Change Management
When to use it
To follow when there is anything modifying a production service : to limit unforeseen consequences after modifiying these production services.
Production scope
Process (lightweight)
Preparation
3 weeks (or more) before the targetted date for the change
- Prepare all you can to limit what can go wrong on this change.
- Prepare tests : what validates that the change is done and didn't break anything.
- Estimate the time window needed for the change.
Validation phase
At 2 weeks before
- Pre-check what should be done on D-day with Pierre André :
- What will be modified
- How to test it
- The downtime duration requested
During that week, correct what needs to be corrected after this pre-checking with Pierre André
Communication
1 week before
- Validate that everything is ready to run the change : GO / NOGO from Pierre André
- Send the communication (planned maintenance template link) either by email to Pierre André and all the people affected by the change / the Teams group (eg: ISC Learn Platform)
1 day before
- Send a notification to remind of the change tomorrow
Implementation
On D-day
- Go on Infomaniak's dashboard > VPS > Hannibal > Snapshot to take a snapshot on the VM data only (Hannibal for ISC Learn) : The system snapshot feature at Infomaniak seems broken (repeated failed tests from Hasdrubal)

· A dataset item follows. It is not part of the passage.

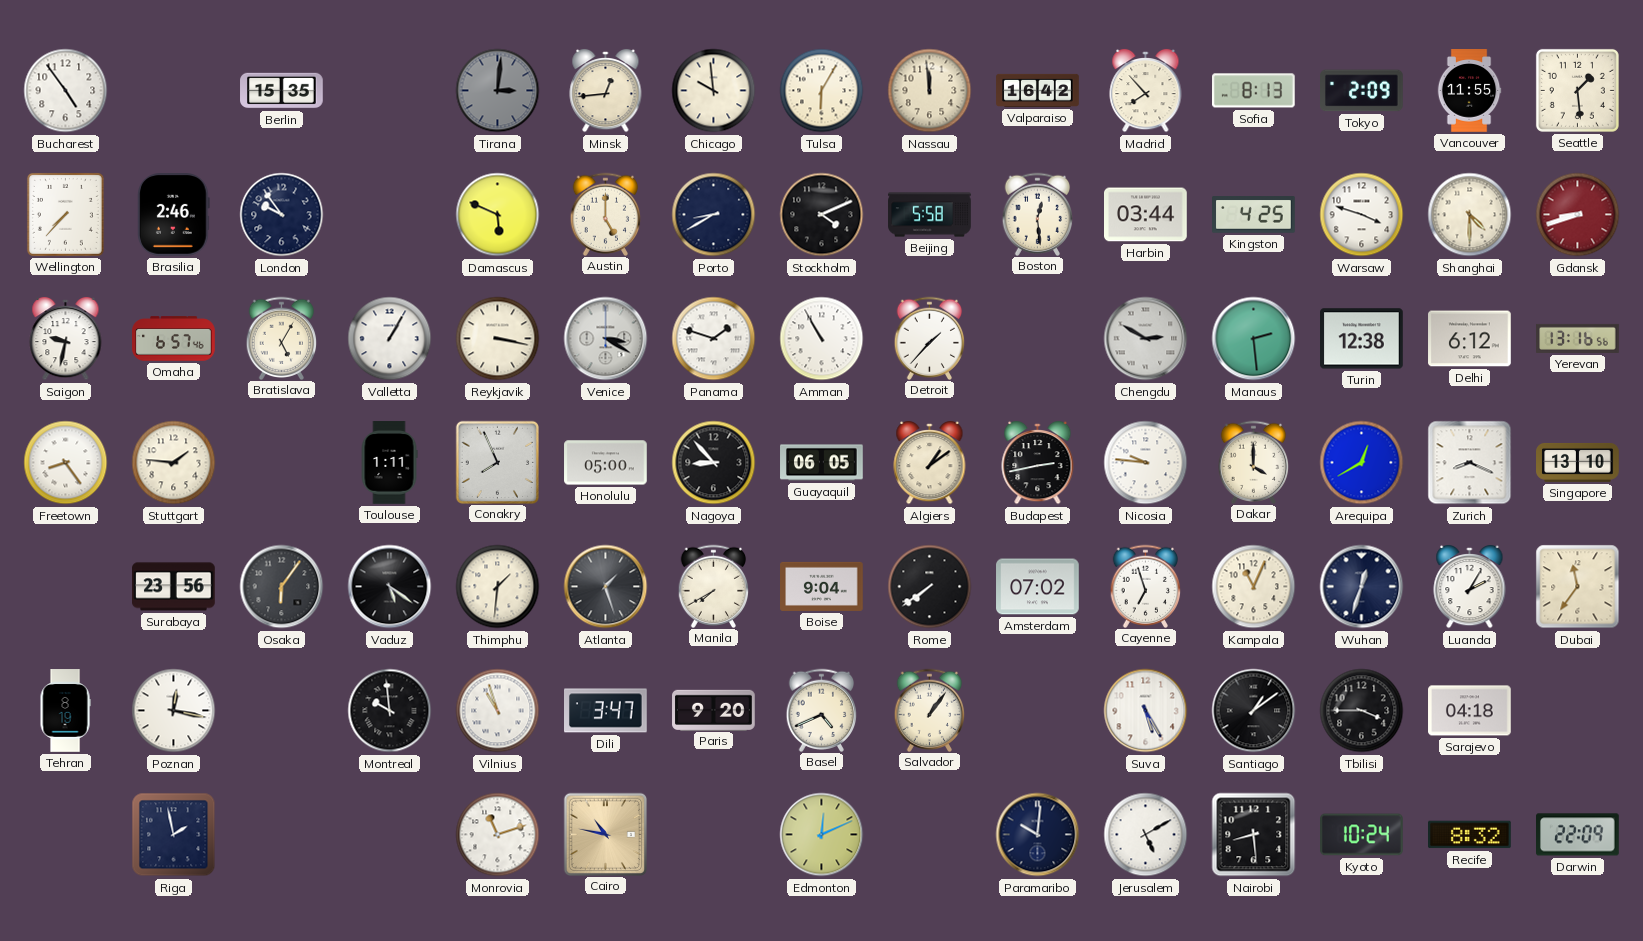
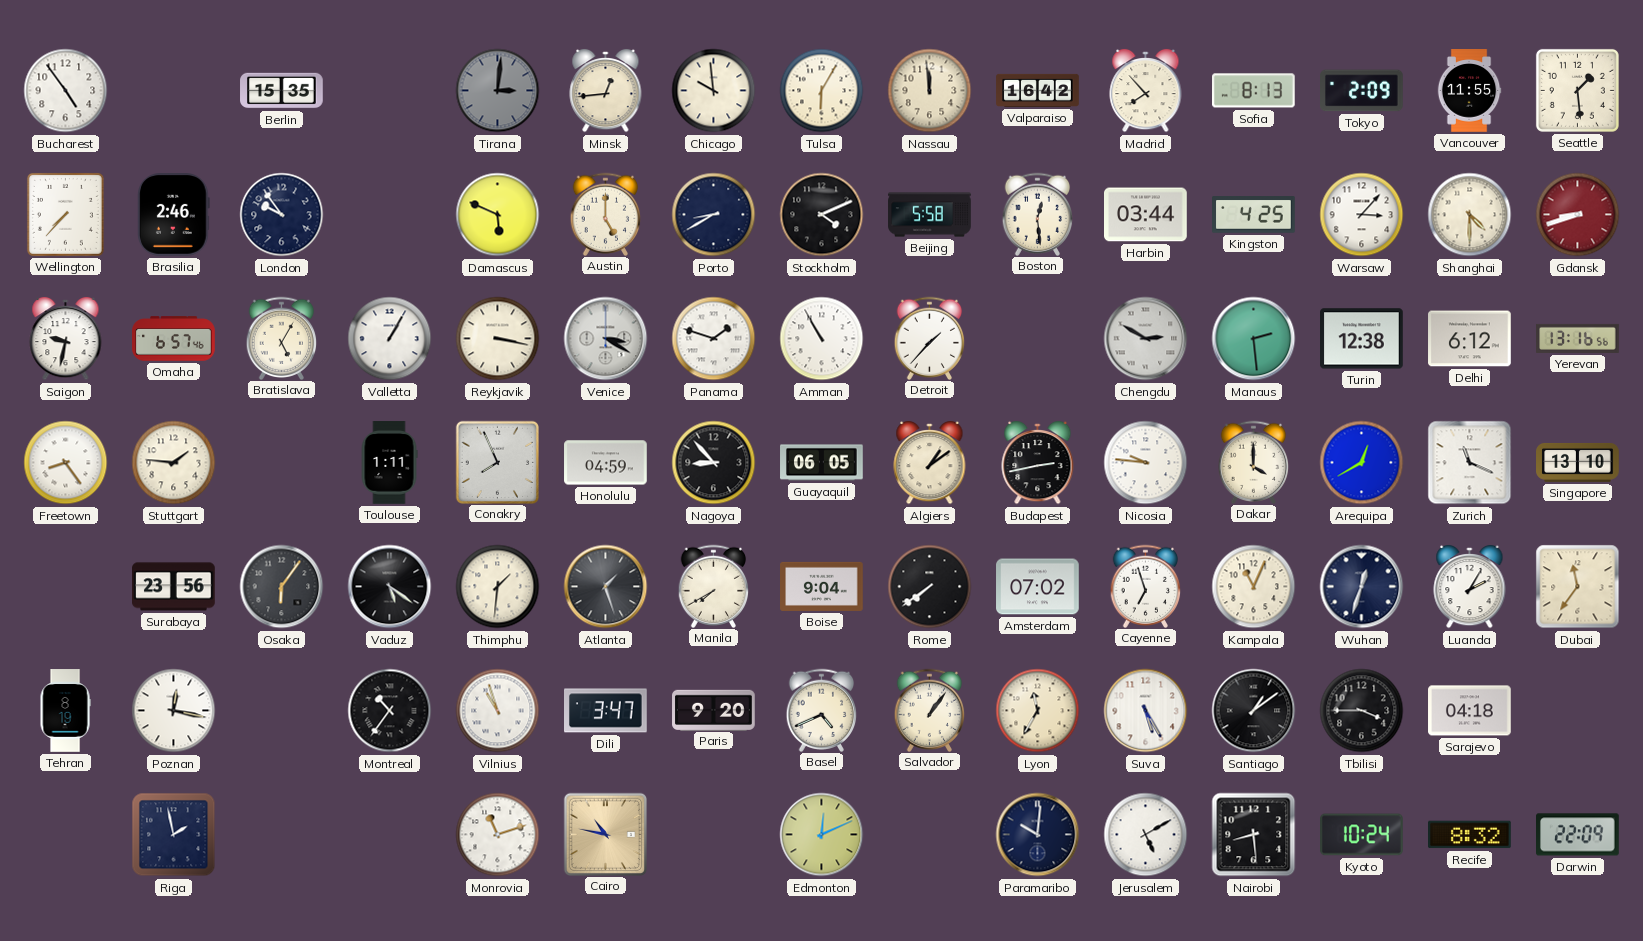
Warsaw: 3:48 -> 3:07
Honolulu: 05:00 -> 04:59
Zurich: 8:19 -> 11:19
Montreal: 9:59 -> 10:36
Lyon: none -> 11:35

- NOTE : the data snapshot takes about 2h30 on Hannibal
- Send a start notification at the beginning (Start template link)
- Implement the change
- Run tests
If all is fine in the change window
- Send the end of maintenance notification (End of maintenance template link)
If there is an issue in the change window
- Continue debugging until at most 30min before the end of maintenance window
- Either it is solved and you can send the end of maintenance notification (End of maintenance template link)
- or if the issue is not solved 30 min before the end : send a new notification with the estimated extra delay to fix the issue.
- if the issue will take way longer than acceptable extra time to fix, then send a incident notification (Incident start template link) and either try to fix with files from the SSD NAS backup / small desktop NAS backup , or to restore the Infomaniak data snapshot
- Warning : it takes about 1h to restore a data snapshot
- Prepare to go on with the Incident Process in case the snapshot restoration fails to solve the issue.